Strength in Beauty: Ruth Asawa

"I can see glimpses of my childhood in my work. The seemingly endless patterns we made in the dust, the shapes of the flowers and the vegetation, the translucence of a dragonfly’s wing when sunlight pours through it—these things have influenced my work.” - Ruth Asawa, 2001

Strength in Beauty

Ruth Asawa holding a form-within-form sculpture, 1952. Photo by Imogen Cunningham.

For Nisei artist Ruth Asawa, her work reflects the richness of everyday life and the beauty of ordinary things. Her intricately crocheted wire sculptures, lithographs, and drawings, speak of the organic foliage and flower forms she encountered while working on her family’s farm in Norwalk, California.

Born in 1926, the daughter of immigrant truck farmers, Asawa and her six siblings spent childhood summers working 18-hour days in the fields. While planting and harvesting crops, she observed plants, insects, and the surrounding landscapes—an inspiration for her later work.


During World War II, Asawa’s father was arrested by the FBI and incarcerated in New Mexico. The family would not see him again for more than two years; and were forcibly imprisoned at Rohwer, Arkansas. In camp Asawa spent her free time drawing and painting, and learned from Walt Disney studio artists who were also incarcerated.

Through a scholarship from a Quaker organization, Asawa left camp to pursue a career as an art teacher at Milwaukee State Teachers College. She was told she would never teach art in Wisconsin because of her Japanese ancestry, so Asawa instead studied at Black Mountain College, a progressive art school in the forests of North Carolina. There, she learned a simple, yet revolutionary philosophy where no separation existed between an artist’s work, their studies, and the chores of daily life. Under the training of famed artists like R. Buckminster Fuller and Josef Albers, Asawa took classes in drawing, painting, color, and design, while working on the farm, completing chores in the kitchen, and hauling coal for heat.

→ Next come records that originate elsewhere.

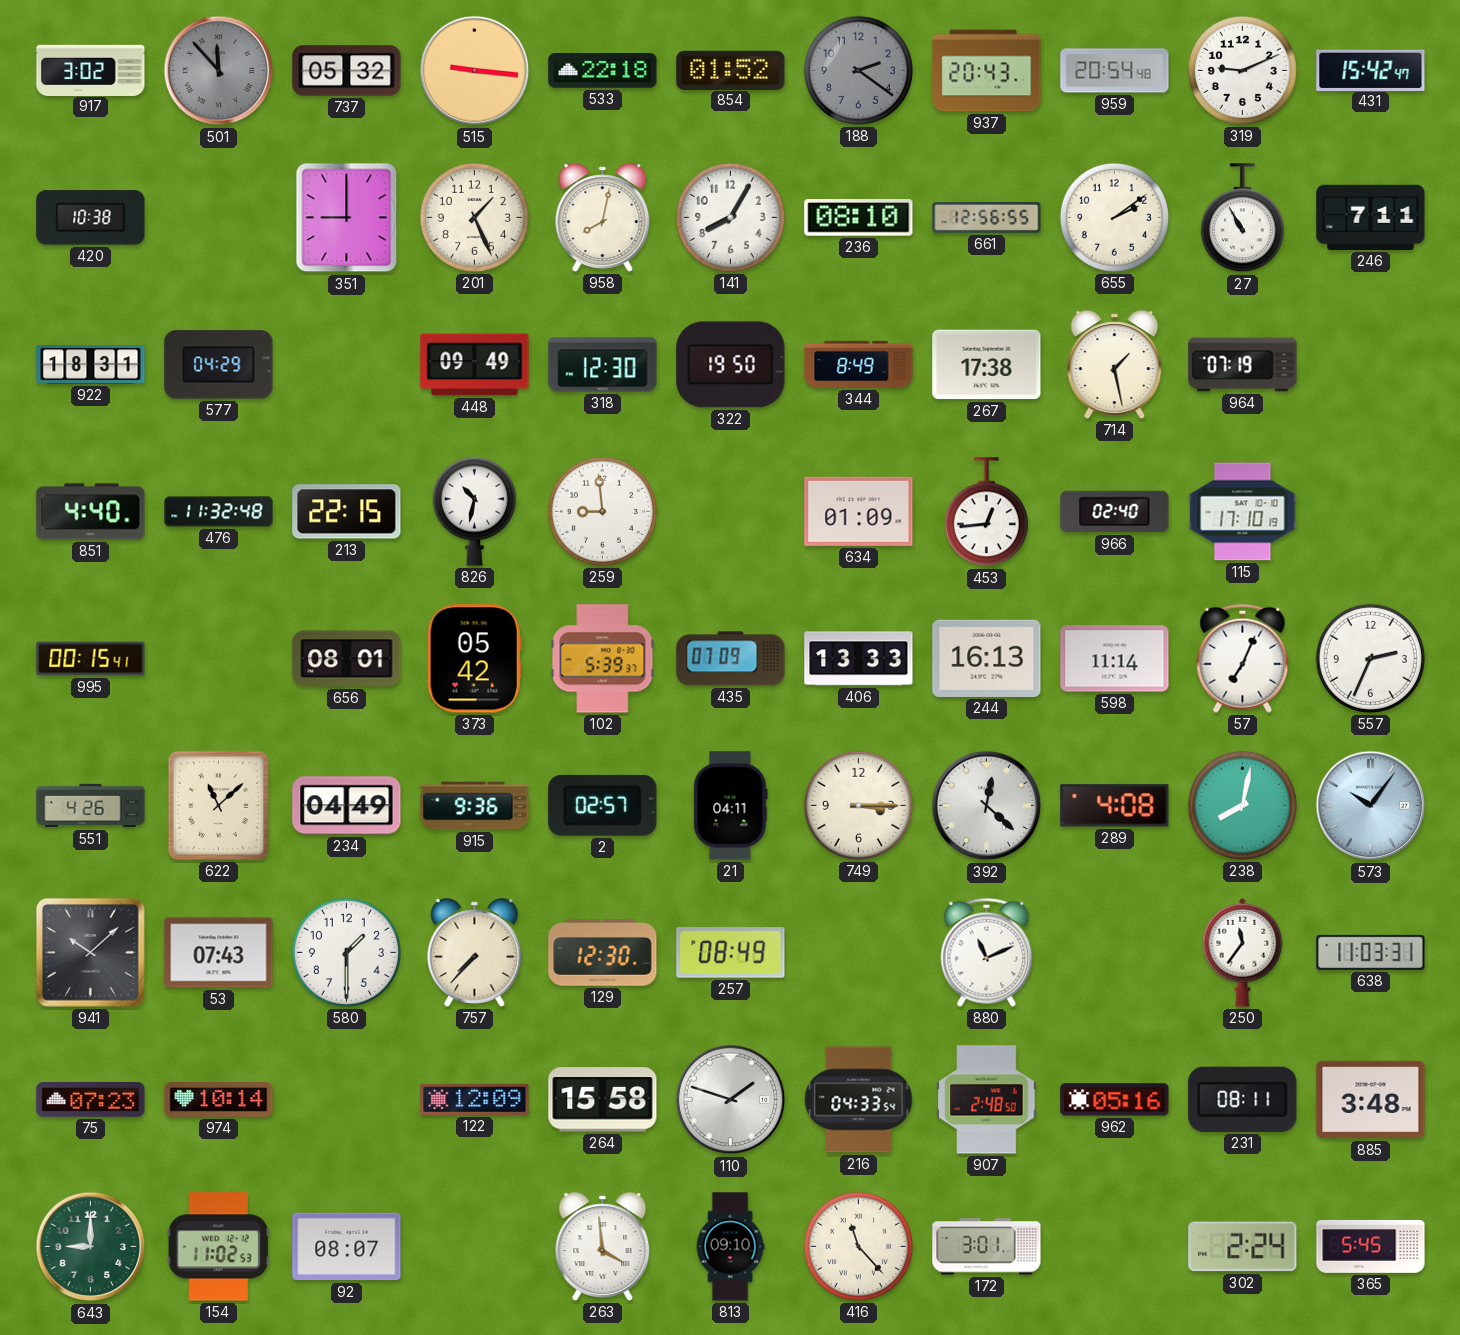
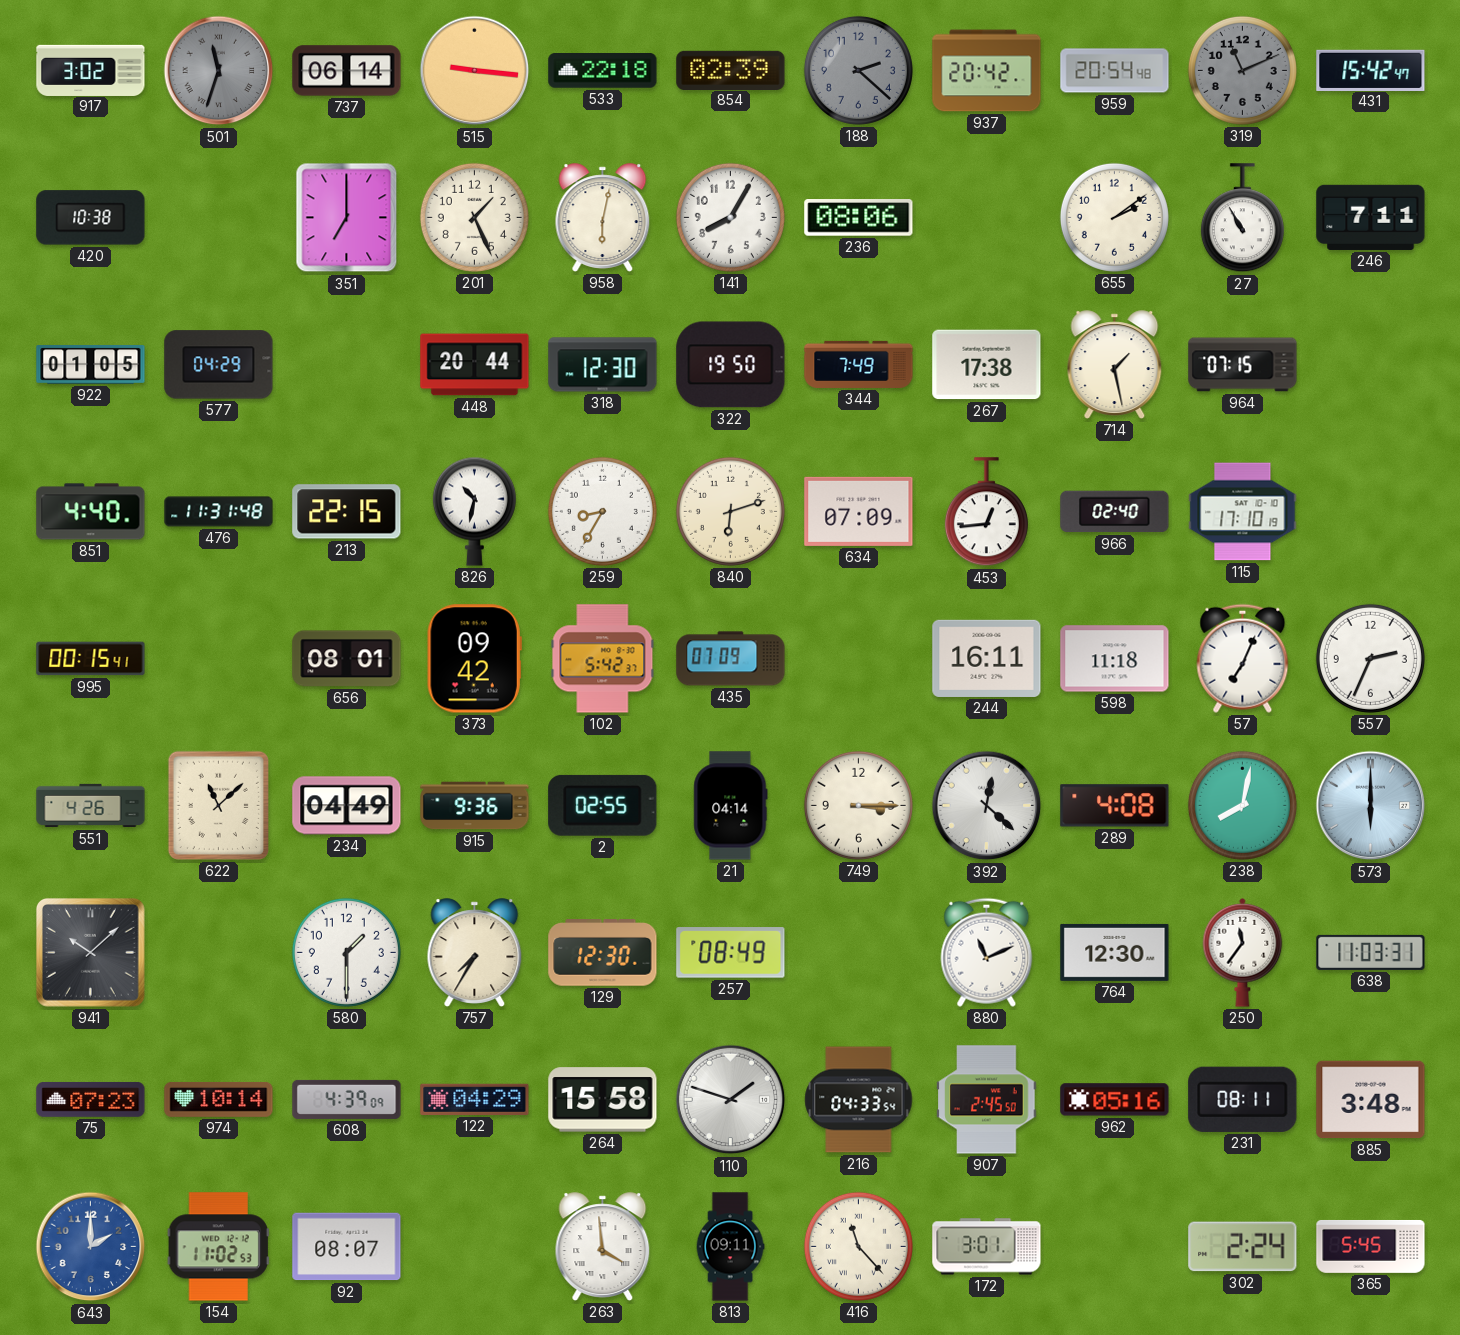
501: 11:53 -> 11:33
737: 05:32 -> 06:14
854: 01:52 -> 02:39
188: 2:21 -> 2:22
937: 20:43 -> 20:42
319: 9:11 -> 11:11
319 dial: white -> grey
351: 9:00 -> 7:00
958: 8:02 -> 6:02
236: 08:10 -> 08:06
661: 12:56 -> none
922: 18:31 -> 01:05
448: 09:49 -> 20:44
344: 8:49 -> 7:49
964: 07:19 -> 07:15
476: 11:32 -> 11:31
259: 8:59 -> 8:35
840: none -> 6:12
634: 01:09 -> 07:09
373: 05:42 -> 09:42
102: 5:39 -> 5:42
406: 13:33 -> none
244: 16:13 -> 16:11
598: 11:14 -> 11:18
2: 02:57 -> 02:55
21: 04:11 -> 04:14
573: 10:06 -> 6:00
53: 07:43 -> none
757: 7:37 -> 7:35
764: none -> 12:30
608: none -> 4:39
122: 12:09 -> 04:29
907: 2:48 -> 2:45
643: 9:00 -> 2:00
643 dial: green -> blue
813: 09:10 -> 09:11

In 1949 Asawa married fellow student Albert Lanier; they moved to San Francisco and raised six children. Her life as a mother was inseparable to her work. “There were no divisions between work and play for her,” recalls daughter Aiko Cuneo. “She might put down an art project and start cooking dinner, but for her cooking was just another project, another way to make something beautiful.”

The Sculpture of Ruth Asawa: Contours in the Air is a retrospective exhibition celebrating the life and work of one of the most important Japanese American artists of the twentieth century. Organized by the de Young Museum in San Francisco, this exhibition features more than 100 works of art and opens at the National Museum in March 2007.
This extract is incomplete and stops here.